The Last Buck
The following column won the first place “serious” award from the National Newspaper Association for weekly papers under 10,000 circulation in 1988:
General hunting season opened this past Sunday in Montana, but I worked in the yard. If someone told me in 1940, 1950, or even 1960, that a time would come when a still healthy George would not take down his rifle on “openin’ day”. I’d have called him teched. After shooting my first deer in 1938 at age 10, I lived for hunting. Fishing kept me alive between big game seasons.
The walls of my den hold a cherished few trophies from some of those days but most of my hunting was done before I had money to get any mounts or rugs made. At least 200 hunts live only in my mind, but they are all there, the cold mornings, coffee over a campfire, the huge buck that simply vanished from an open meadow, the banter and wondrous tall tales around a pot-bellied stove, and the big ones on the pole. Many of the best times produced no meat or trophy racks, but the driving force was still the ultimate, skillful, and successful use of the gun.
I’ve often thought about the turning point … the one event when something happened to irrevocably change my youthful devotion to “the stalk, the aim, and the shot.”
Nov. 22nd of 1964 was a Sunday, the last day of hunting season.
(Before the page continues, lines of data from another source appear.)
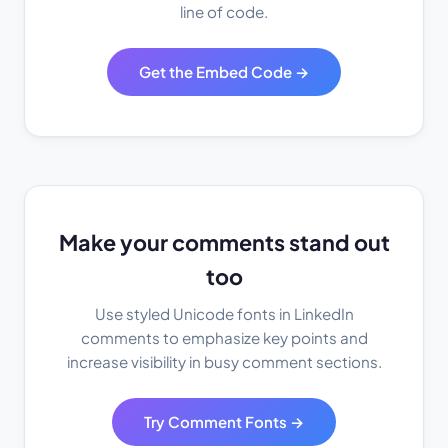
line of code.
Get the Embed Code →
Make your comments stand out
too
Use styled Unicode fonts in LinkedIn
comments to emphasize key points and
increase visibility in busy comment sections.
Try Comment Fonts →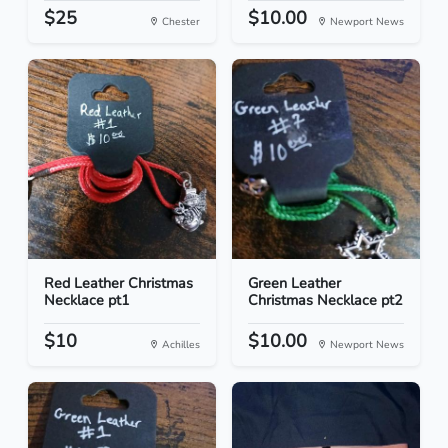
$25
$10.00
Chester
Newport News
Red Leather Christmas
Green Leather
Necklace pt1
Christmas Necklace pt2
$10
$10.00
Achilles
Newport News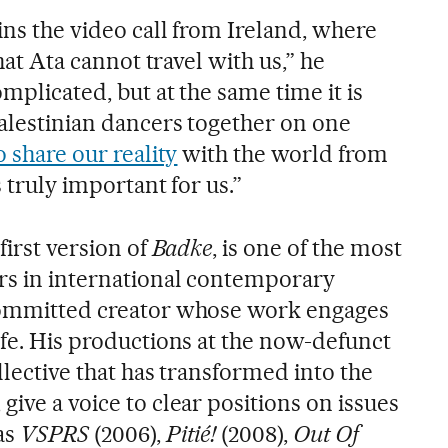
ins the video call from Ireland, where
that Ata cannot travel with us,” he
omplicated, but at the same time it is
Palestinian dancers together on one
o share our reality
with the world from
s truly important for us.”
first version of
Badke
, is one of the most
rs in international contemporary
 committed creator whose work engages
ife. His productions at the now-defunct
ollective that has transformed into the
give a voice to clear positions on issues
as
VSPRS
(2006),
Pitié!
(2008),
Out Of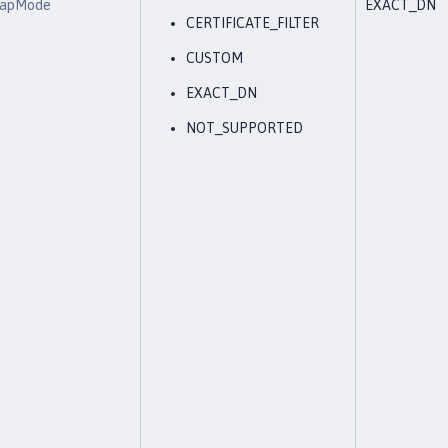
eMapMode
EXACT_DN
CERTIFICATE_FILTER
CUSTOM
EXACT_DN
NOT_SUPPORTED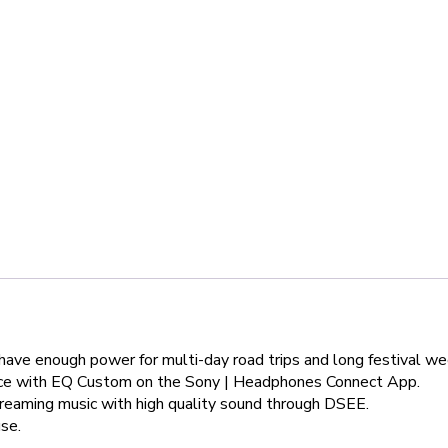
ll have enough power for multi-day road trips and long festival
ence with EQ Custom on the Sony | Headphones Connect App.
treaming music with high quality sound through DSEE.
se.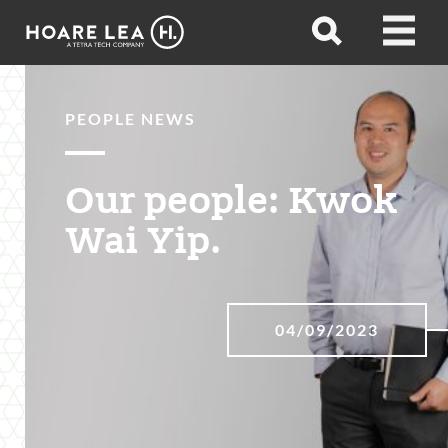
Hoare
Open
Open
Lea
search
menu
PEOPLE NEWS
Our people: Kwok
Wai Yip.
04/09/2023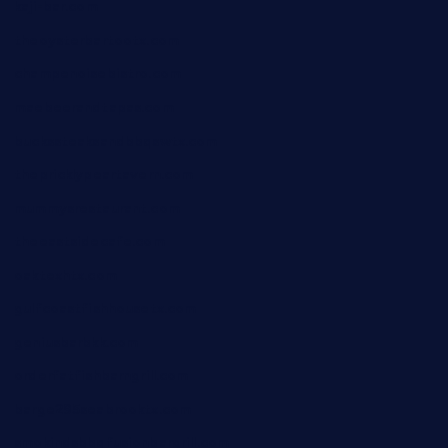
kaji-bar.com
theoysterbartootx.com
champenoisebistro.com
maebeerandtapas.com
buckssteaksandbbqswtx.com
thepricklypeartavern.com
mummysrestaurant.com
theeastsidecafe.com
oaktexhtx.com
gulfcoastfishhousetx.com
geniusbarbkk.com
orderfatfishbarngrill.com
barge295seabrooktx.com
smokindsbbqfusionbargrill.com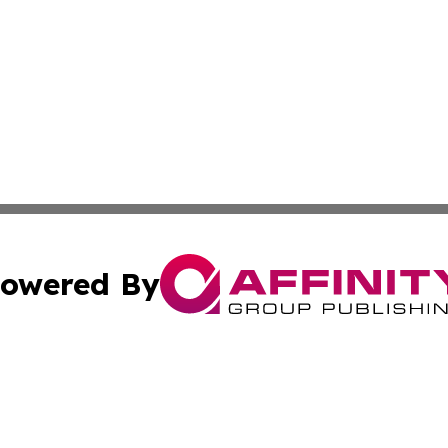
owered By
ubmit Press Release
Terms & Conditions
Copyright/DMCA
s Inc. dba Affinity Group Publishing & The World Newswire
I had passed up several large bucks and at least one good bull elk, waiting for something bigger. For that final day I had the place picked where I knew one of the largest whitetails in the world hung out, and I planned to be up there before daylight. Just as I was preparing for bed on the 21st, Hal Kanzler called and asked me to go with him to the east side of Glacier Park to photograph bighorn sheep the next morning. My first reaction was one of disbelief, “How could any true man of the west miss the last day of big game season … to go take pictures?”
Besides being a persuasive salesman and a helluva mountaineer, Hal Kanzler was a man I admired and enjoyed being with, so daybreak found me somewhat reluctantly struggling through snow at the foot of Mt. Henkel instead of stalking the biggest whitetail in Montana. I was carrying one of Hal’s cameras in place of a rifle, and the temperature was hugging zero. The climbing was lung searing tough, and if we advanced the chilled film in our Exactas too fast, it tore loose from the spool sprockets. Our lunches froze solid except for some soup in a thermos bottle. The wind howled constantly and penetrated our clothes, numbed our faces, and froze our fingers. We had to find protected places on the exposed cliffs to build little fires to keep from freezing to death.
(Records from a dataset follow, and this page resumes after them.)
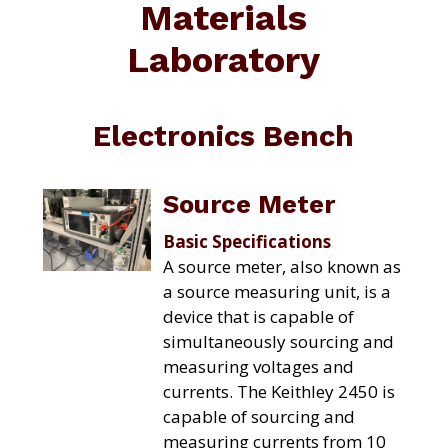
Materials
C
a
A
t
T
Laboratory
I
i
O
o
N
C
n
O
Electronics Bench
M
P
L
E
Source Meter
X
Basic Specifications
A source meter, also known as
a source measuring unit, is a
device that is capable of
simultaneously sourcing and
measuring voltages and
currents. The Keithley 2450 is
capable of sourcing and
measuring currents from 10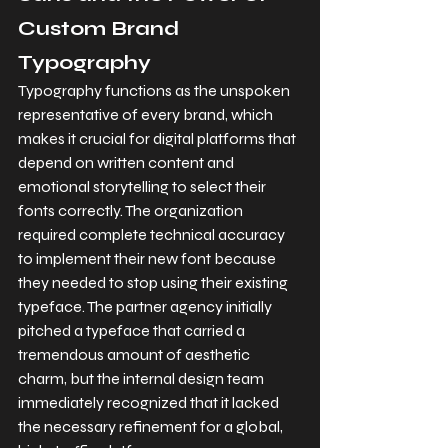
Custom Brand 
Typography
Typography functions as the unspoken 
representative of every brand, which 
makes it crucial for digital platforms that 
depend on written content and 
emotional storytelling to select their 
fonts correctly. The organization 
required complete technical accuracy 
to implement their new font because 
they needed to stop using their existing 
typeface. The partner agency initially 
pitched a typeface that carried a 
tremendous amount of aesthetic 
charm, but the internal design team 
immediately recognized that it lacked 
the necessary refinement for a global, 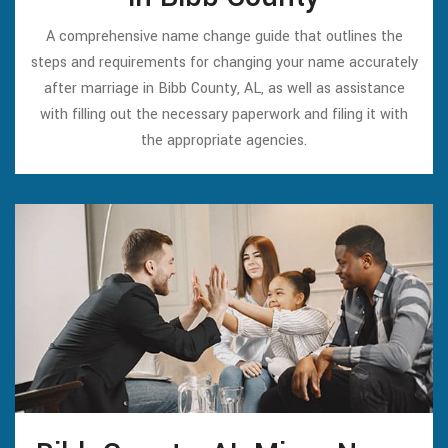
A comprehensive name change guide that outlines the
steps and requirements for changing your name accurately
after marriage in Bibb County, AL, as well as assistance
with filling out the necessary paperwork and filing it with
the appropriate agencies.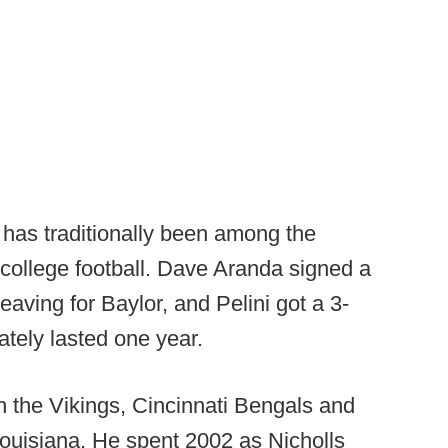
has traditionally been among the
f college football. Dave Aranda signed a
leaving for Baylor, and Pelini got a 3-
mately lasted one year.
h the Vikings, Cincinnati Bengals and
Louisiana. He spent 2002 as Nicholls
It was one of the most rewarding and exciting days I’d ever known in the mountains. We saw major ram fights, including one where loser got butted right off the top of a cliff, three younger rams ganged up on a big full curl, the scenery was magnificent, and I discovered a challenging new world through the ground glass of a 400 millimeter camera lens.
The last game animal I killed was about 10 years ago when I was casually sitting at the mouth of a brushy draw in southeast Montana. Youngest son Clark had earlier bagged his first buck and we both had walked on the clouds. Now he was trying for a double by sneaking down that draw, just before sunset. Suddenly I heard a deer coming at a high run and a four point whitetail broke cover 50 feet away then whirled and started up a side hill to my left. Without really thinking about it, I threw up the old 30.06 and touched one off. The fat young buck cartwheeled down the slope and my dominate emotion was not elation, but anger at myself for shooting. It wasn’t a trophy animal, I hadn’t really earned it, and we didn’t need the meat so I was left with nothing. Later that night, before I dropped off to sleep, I decided a true hunter must have honest emotion, “the fire.” To shoot something just to be shooting something is wrong.
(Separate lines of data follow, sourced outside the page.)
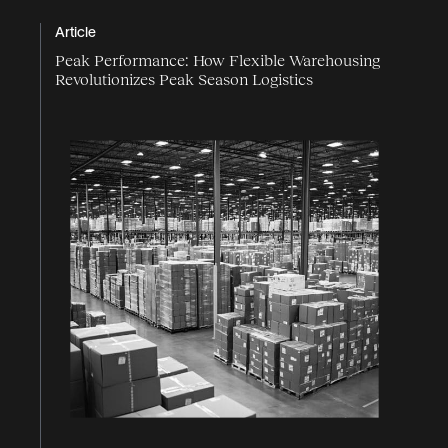
Article
Peak Performance: How Flexible Warehousing
Revolutionizes Peak Season Logistics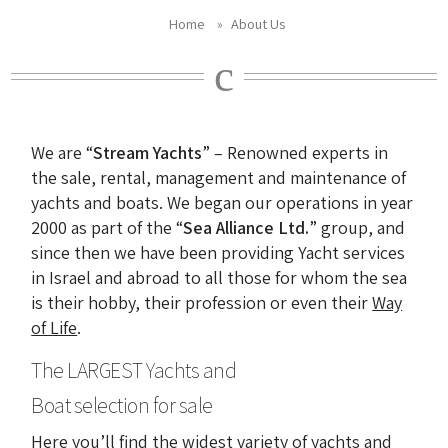
Home
»
About Us
We are “
Stream Yachts
” – Renowned experts in
the sale, rental, management and maintenance of
yachts and boats. We began our operations in year
2000 as part of the “
Sea Alliance Ltd.
” group, and
since then we have been providing Yacht services
in Israel and abroad to all those for whom the sea
is their hobby, their profession or even their
Way
of Life
.
The LARGEST Yachts and
Boat selection for sale
Here you’ll find the widest variety of yachts and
I’ve gone hunting a few times since then, but it was only to be “in the woods,” enjoy the companionship of my fellow man, and to relive those times when the excitement of the hunt was the pulse of life.
In the last dozen years I’ve shot four huge whitetail bucks, a half dozen massive bugling bull elk including a giant 7 pointer, several Boone and Crockett bighorn rams, five or six timber wolves on the Athabasca River, trophy mule deer, a record class antelope, unnumbered mountain goats, a few grizzly and black bears, a wolverine, pine marten, and hundreds of lesser critters. Never had to gut, drag out, or skin one of ‘em. Merely dropped them into a Kodak carousel.
There is one little thing that still bothers me a bit. Perhaps there is nothing philosophical about my leaving the rifles in the rack. What if in my old age … I’ve only gotten lazy?
G. George Ostrom is a national award-winning columnist for Hungry Horse News. He lives in Kalispell.